Data section.
══════════════════════════════
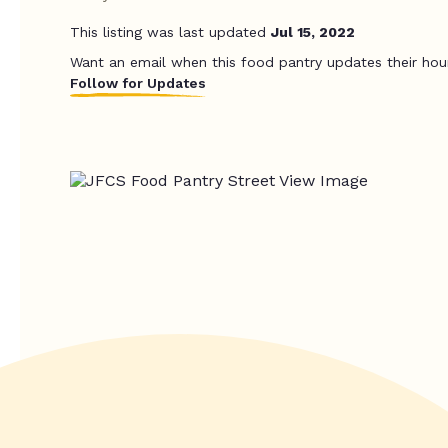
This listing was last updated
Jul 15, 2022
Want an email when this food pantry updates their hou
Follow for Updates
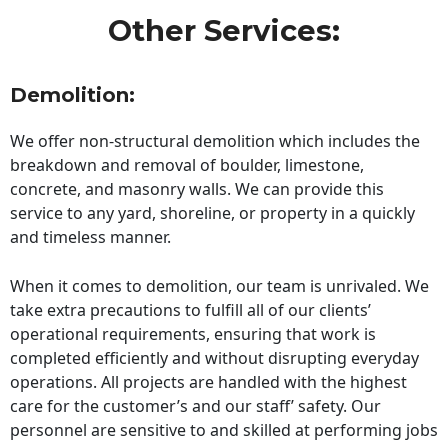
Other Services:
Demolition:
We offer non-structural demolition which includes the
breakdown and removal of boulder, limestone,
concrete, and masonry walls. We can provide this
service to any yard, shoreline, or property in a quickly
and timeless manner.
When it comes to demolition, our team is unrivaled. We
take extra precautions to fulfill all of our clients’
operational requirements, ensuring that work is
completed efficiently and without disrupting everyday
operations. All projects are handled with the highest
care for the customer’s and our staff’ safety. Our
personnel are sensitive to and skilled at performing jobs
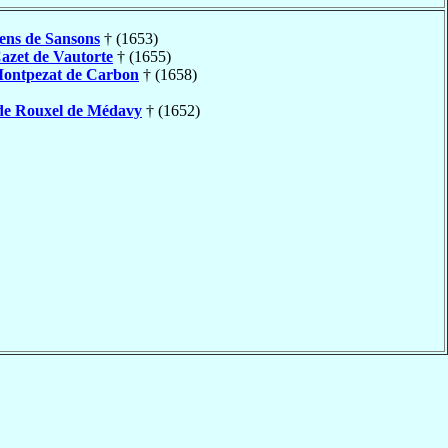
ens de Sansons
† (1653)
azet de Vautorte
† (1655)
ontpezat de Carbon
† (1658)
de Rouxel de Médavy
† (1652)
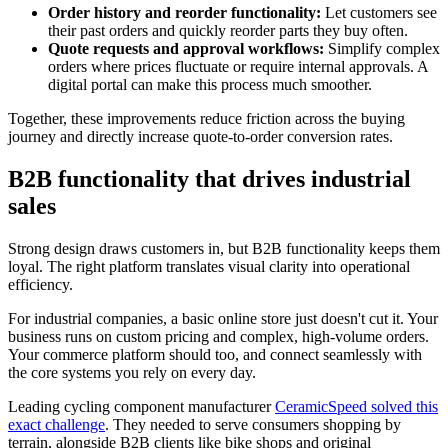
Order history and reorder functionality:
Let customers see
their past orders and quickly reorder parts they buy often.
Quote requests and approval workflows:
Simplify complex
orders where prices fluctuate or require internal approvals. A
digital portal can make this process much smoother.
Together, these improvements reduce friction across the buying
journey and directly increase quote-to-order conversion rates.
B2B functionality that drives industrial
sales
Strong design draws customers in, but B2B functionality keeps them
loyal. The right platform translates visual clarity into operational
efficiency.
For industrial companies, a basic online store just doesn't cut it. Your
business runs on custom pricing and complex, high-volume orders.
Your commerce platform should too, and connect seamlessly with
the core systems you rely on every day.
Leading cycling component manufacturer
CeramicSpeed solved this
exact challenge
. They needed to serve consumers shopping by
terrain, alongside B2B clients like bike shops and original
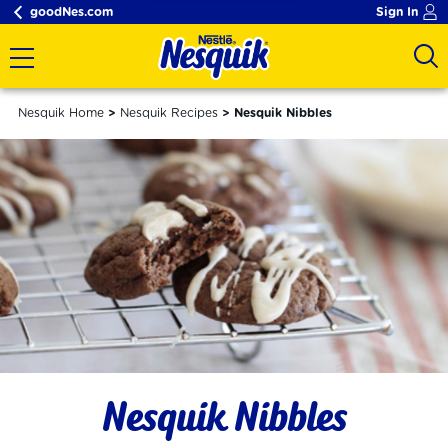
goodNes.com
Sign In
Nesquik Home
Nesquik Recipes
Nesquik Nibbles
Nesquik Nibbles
══════════════════════════════
Goal of the exercise.
Word for word, repeat the lines above from the one with "Follow for Updates" through the one with "Order history and", and nothing beyond them. Omit the pictures.

Output of the task.
Follow for Updates
Other Services:
Demolition:
We offer non-structural demolition which includes the
breakdown and removal of boulder, limestone,
concrete, and masonry walls. We can provide this
service to any yard, shoreline, or property in a quickly
and timeless manner.
When it comes to demolition, our team is unrivaled. We
take extra precautions to fulfill all of our clients’
operational requirements, ensuring that work is
completed efficiently and without disrupting everyday
operations. All projects are handled with the highest
care for the customer’s and our staff’ safety. Our
personnel are sensitive to and skilled at performing jobs
ens de Sansons
† (1653)
azet de Vautorte
† (1655)
ontpezat de Carbon
† (1658)
de Rouxel de Médavy
† (1652)
Order history and reorder functionality:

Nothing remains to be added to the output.